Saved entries
━━━━━━━━━━━━━━━━
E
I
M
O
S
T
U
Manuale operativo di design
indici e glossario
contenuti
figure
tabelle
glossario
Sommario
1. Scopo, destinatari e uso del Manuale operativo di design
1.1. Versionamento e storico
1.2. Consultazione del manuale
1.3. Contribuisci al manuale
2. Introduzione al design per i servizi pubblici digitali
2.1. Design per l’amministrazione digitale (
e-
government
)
━━━━━━━━━━━━━━━━
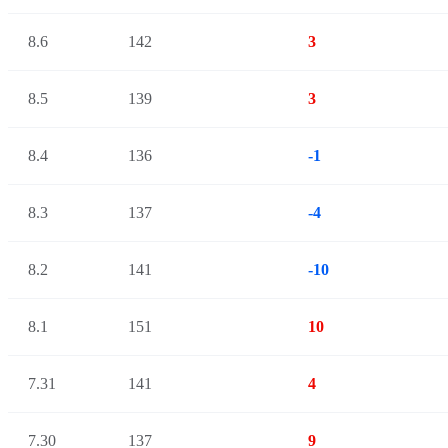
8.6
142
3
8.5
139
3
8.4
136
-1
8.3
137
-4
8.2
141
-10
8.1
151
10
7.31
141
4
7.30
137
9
━━━━━━━━━━━━━━━━
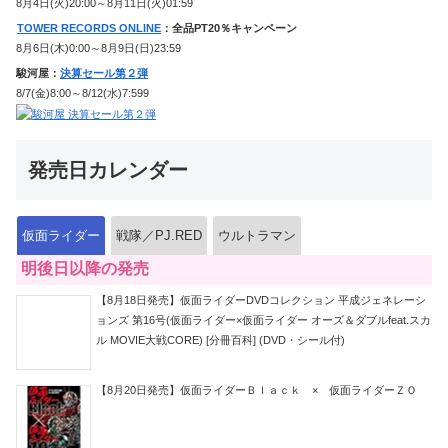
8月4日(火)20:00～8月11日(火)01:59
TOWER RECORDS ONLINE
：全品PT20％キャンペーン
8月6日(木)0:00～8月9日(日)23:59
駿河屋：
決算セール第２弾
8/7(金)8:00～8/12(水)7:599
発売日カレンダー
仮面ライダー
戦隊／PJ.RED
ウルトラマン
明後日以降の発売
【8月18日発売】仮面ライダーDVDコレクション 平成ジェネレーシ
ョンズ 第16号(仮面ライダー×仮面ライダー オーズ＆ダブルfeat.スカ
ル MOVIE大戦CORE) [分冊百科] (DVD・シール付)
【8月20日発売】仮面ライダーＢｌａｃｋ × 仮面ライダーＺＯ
━━━━━━━━━━━━━━━━
TASK GOAL => Note each line above that contains "operativo" and copy it out.

SOLUTION TO THIS TASK =>
Manuale operativo di design
1. Scopo, destinatari e uso del Manuale operativo di design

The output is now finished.